Having been the longest serving Ventura Unified School District (VUSD) Board Member has been a privilege for John Walker. During those 29 years he has seen many changes to the district. For the most part, he says, “I think I have met my mother’s admonition to leave things better than when you found them.” During his tenure he has seen two new schools built, school modernizations, moving and consolidation of the district office, a focus on the arts, hiring four superintendents and well documented student academic growth among other things. However, as he nears his exit time in November, there are things that he says he worked to accomplish, but never quite made it due to budget constraints, political climate or simply lack of board consensus.
Having served on the Board of Directors for the California School Boards Association for eight years, he was fortunate to be at the state forefront, seeing new education reforms, legislation and the ever-changing budget climate. Those meetings inspired him to want the best for the children of VUSD. John is now hopeful that the new VUSD board will at least visit some of those things the board has previously discussed that he felt were important to the district and the community.
One of John’s highest priorities was the nationally touted International Baccalaureate program. It is a rigorous, high achieving program embraced by the county’s largest school districts, but not yet in VUSD. This academic program offers a wide range of options for students to succeed, while developing students who want to create a better and more peaceful world. The board and district studied the program about five years ago but funding waned.
Secondly, Walker believes that “employee salaries are important to attracting and retaining the best.” His experience in human resources taught him the importance of employee retention. “Districts often promote and train their best employees only to lose them to neighboring districts who can pay more. This is particularly true now with the recently implemented state-wide school funding formula which provides significantly more money to districts with higher at-risk populations” he says. Our salary norm over the years has been to be in the 40 to 60 percentile county-wide. “I believe we need to be continuously in the top third to retain our best teachers and support employees. We were never quite there over my tenure, in spite of how hard we tried. This is going to take prioritization of resources and some creativity.”

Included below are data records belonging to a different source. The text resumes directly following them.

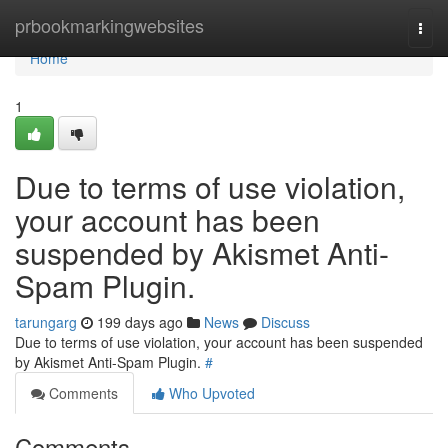
Home
prbookmarkingwebsites
Togg
navi
Home
1
Due to terms of use violation,
your account has been
suspended by Akismet Anti-
Spam Plugin.
tarungarg
199 days ago
News
Discuss
Due to terms of use violation, your account has been suspended
by Akismet Anti-Spam Plugin.
#
Comments
Who Upvoted
Comments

Lastly and most importantly, equal learning opportunities for all VUSD students should be a high district priority. Most pointedly, one of the district’s high schools Foothill can offer a student seven periods per semester or 56 courses in a typical four-year high school career. Conversely, the remaining two traditional high schools offer less with six periods per semester for most students, or 48 courses in a typical four-year span. That means some district students have more options than others for courses such as additional academic electives, leadership and the arts. Walker believes it gives those students a competitive advantage in applying for college. “As a district we need to bring all our high schools to the same standard as Foothill Technology HS. All students deserve the same opportunity.”
John wishes the board well in its future endeavors but vowed to remain active and involved in the district whenever opportunities arise.